- **WHAT YOU NEED TO DO**:
What appears from the first line of the records below through the line containing "Chance, Menschen während besonders" must be reproduced verbatim.
BEGIN DATA SHOWN
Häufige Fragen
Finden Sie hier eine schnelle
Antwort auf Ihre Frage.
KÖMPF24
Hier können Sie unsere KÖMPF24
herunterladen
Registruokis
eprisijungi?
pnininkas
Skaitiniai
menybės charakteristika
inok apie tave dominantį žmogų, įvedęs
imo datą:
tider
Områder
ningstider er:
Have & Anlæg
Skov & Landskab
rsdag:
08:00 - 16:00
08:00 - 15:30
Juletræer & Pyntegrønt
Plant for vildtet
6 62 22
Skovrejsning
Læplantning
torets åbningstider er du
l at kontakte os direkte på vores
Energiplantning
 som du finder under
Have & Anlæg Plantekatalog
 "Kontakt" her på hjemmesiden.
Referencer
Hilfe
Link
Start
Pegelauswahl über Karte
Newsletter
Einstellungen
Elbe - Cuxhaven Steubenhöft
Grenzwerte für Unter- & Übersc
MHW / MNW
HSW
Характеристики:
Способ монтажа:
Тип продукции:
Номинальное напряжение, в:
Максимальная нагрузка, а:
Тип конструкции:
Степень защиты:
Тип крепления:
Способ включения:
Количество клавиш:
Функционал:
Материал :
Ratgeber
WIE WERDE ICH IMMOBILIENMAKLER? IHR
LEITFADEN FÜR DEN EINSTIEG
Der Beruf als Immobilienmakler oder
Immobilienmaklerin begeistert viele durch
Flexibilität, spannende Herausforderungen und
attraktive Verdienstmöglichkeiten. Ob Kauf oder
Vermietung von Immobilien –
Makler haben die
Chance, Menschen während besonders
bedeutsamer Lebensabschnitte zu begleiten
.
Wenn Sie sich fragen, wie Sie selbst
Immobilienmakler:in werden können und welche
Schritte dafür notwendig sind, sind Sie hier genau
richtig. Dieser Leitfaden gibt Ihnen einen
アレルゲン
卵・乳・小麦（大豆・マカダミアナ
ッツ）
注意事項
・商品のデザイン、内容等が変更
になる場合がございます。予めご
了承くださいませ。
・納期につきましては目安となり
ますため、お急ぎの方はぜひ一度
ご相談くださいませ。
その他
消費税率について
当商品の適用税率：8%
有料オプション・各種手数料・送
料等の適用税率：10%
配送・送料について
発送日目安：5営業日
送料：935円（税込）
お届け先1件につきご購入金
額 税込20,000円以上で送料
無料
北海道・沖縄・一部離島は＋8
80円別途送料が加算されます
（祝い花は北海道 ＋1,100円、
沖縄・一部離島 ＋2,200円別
END DATA SHOWN
- **ANSWER BOX**:
Häufige Fragen
Finden Sie hier eine schnelle
Antwort auf Ihre Frage.
KÖMPF24
Hier können Sie unsere KÖMPF24
herunterladen
Registruokis
eprisijungi?
pnininkas
Skaitiniai
menybės charakteristika
inok apie tave dominantį žmogų, įvedęs
imo datą:
tider
Områder
ningstider er:
Have & Anlæg
Skov & Landskab
rsdag:
08:00 - 16:00
08:00 - 15:30
Juletræer & Pyntegrønt
Plant for vildtet
6 62 22
Skovrejsning
Læplantning
torets åbningstider er du
l at kontakte os direkte på vores
Energiplantning
 som du finder under
Have & Anlæg Plantekatalog
 "Kontakt" her på hjemmesiden.
Referencer
Hilfe
Link
Start
Pegelauswahl über Karte
Newsletter
Einstellungen
Elbe - Cuxhaven Steubenhöft
Grenzwerte für Unter- & Übersc
MHW / MNW
HSW
Характеристики:
Способ монтажа:
Тип продукции:
Номинальное напряжение, в:
Максимальная нагрузка, а:
Тип конструкции:
Степень защиты:
Тип крепления:
Способ включения:
Количество клавиш:
Функционал:
Материал :
Ratgeber
WIE WERDE ICH IMMOBILIENMAKLER? IHR
LEITFADEN FÜR DEN EINSTIEG
Der Beruf als Immobilienmakler oder
Immobilienmaklerin begeistert viele durch
Flexibilität, spannende Herausforderungen und
attraktive Verdienstmöglichkeiten. Ob Kauf oder
Vermietung von Immobilien –
Makler haben die
Chance, Menschen während besonders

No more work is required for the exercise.